Du gaz de schiste américain pourrait débarquer en Belgique

©AFP

C’est une nouvelle source d’énergie pour l’Europe. La société Cheniere Energy Inc. a annoncé mercredi qu’elle avait signé un accord pour vendre au géant français EDF pas moins de 26 cargos de GNL (gaz naturel liquéfié) qui seront acheminés vers le terminal de Dunkerque.

Comme ce terminal, qui doit débuter ses activités fin 2015, est raccordé à deux réseaux de gaz, celui de GRT Gaz en France et celui de Fluxys, une partie de ce gaz pourrait donc finir en Belgique.

Les volumes sont importants: le contrat porte sur l’équivalent de plus de 2,6 milliards de mètres cubes de gaz d’ici 2018, alors que la capacité de regazéification du terminal de Dunkerque est de 13 milliards de mètres cubes par an, ce qui représente environ 20% de la consommation annuelle totale française et belge.

Le gaz à destination de Dunkerque partira du terminal de Sabine Pass, à la frontière du Texas et de la Louisiane, où il sera refroidi à -162°C, ce qui permet de le liquéfier et de diminuer drastiquement son volume pour le transporter par bateau.

26 cargos
L’américain Cheniere va livrer à EDF 26 cargos de GNL au terminal de Dunkerque, qui est directement connecté au réseau de gaz belge.

D’autres acteurs européens, comme le français Total ou le britannique BG Group, ont déjà conclu avec Cheniere des contrats d’achats pour du GNL en provenance du même terminal américain, mais sans port de livraison précis: il sera chargé sur des méthaniers qui pourront choisir leur destination dans le monde en fonction des circonstances économiques. Le contrat signé avec EDF, lui, prévoit explicitement une livraison à Dunkerque.

Les premières exportations dans quelques mois

Les états-Unis, longtemps importateurs de gaz, sont devenus le premier producteur mondial de cette énergie fossile suite au boom des gaz de schiste. Mais ils ont beaucoup tergiversé avant d’accorder les autorisations nécessaires pour que les terminaux GNL, prévus pour importer le gaz et qui restaient désespérément vides, puissent être transformés en terminaux d’exportation..

Ils craignaient que cela ne handicape leur redressement industriel. Pour profiter d’une énergie bien meilleur marché aux états-Unis qu’en Europe et en Asie, les industries énergivores, et en particulier la pétrochimie, ont en effet investi massivement outre-Atlantique.

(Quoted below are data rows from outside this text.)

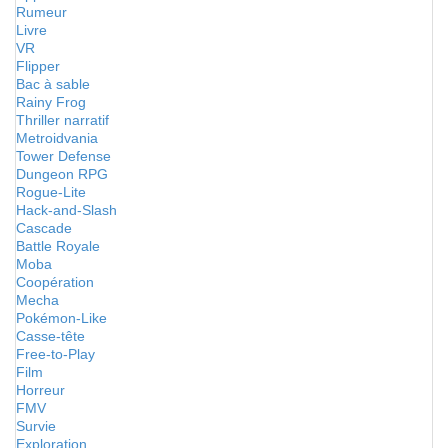
Rumeur
Livre
VR
Flipper
Bac à sable
Rainy Frog
Thriller narratif
Metroidvania
Tower Defense
Dungeon RPG
Rogue-Lite
Hack-and-Slash
Cascade
Battle Royale
Moba
Coopération
Mecha
Pokémon-Like
Casse-tête
Free-to-Play
Film
Horreur
FMV
Survie
Exploration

Le président Barack Obama a fini par donner son feu vert à l’exportation d’une partie des gaz de schiste, ce qui permettra aux états-Unis de jouer un plus grand rôle encore sur la scène internationale.

"Nous prévoyons de devenir des gros joueurs, et je pense que nous aurons un gros impact. Nous allons influencer la totalité du marché mondial du GNL", déclarait récemment Ernest Moniz, le secrétaire américain à l’Énergie, lors d’une conférence au Texas. "Il y a de bonnes chances pour que dans la décennie, nous soyons un exportateur de GNL de la taille du Qatar, qui est aujourd’hui le premier exportateur mondial", ajoutait-il.

Le terminal de Cheniere à Sabine Pass sera le premier à se lancer, avec le chargement des premiers méthaniers attendus pour la fin de l’année. Mais d’autres terminaux devraient suivre, même si la chute des prix des produits pétroliers a freiné les ambitions de certains acteurs dans ce domaine. Un différentiel de prix suffisant entre les états-Unis et le reste du monde est en effet nécessaire pour justifier les coûts de la liquéfaction, du transport puis de la regazéification.

Même si les experts ne s’attendent pas à ce que les exportations en provenance des Etats-Unis permettent d’arriver à un prix mondial unique pour le gaz, leur développement pourrait signifixr une concurrence plus rude pour la Russie, le principal fournisseur de l’Europe. Une arme politique supplémentaire dans le bras de fer avec la Russie de Vladimir Poutine.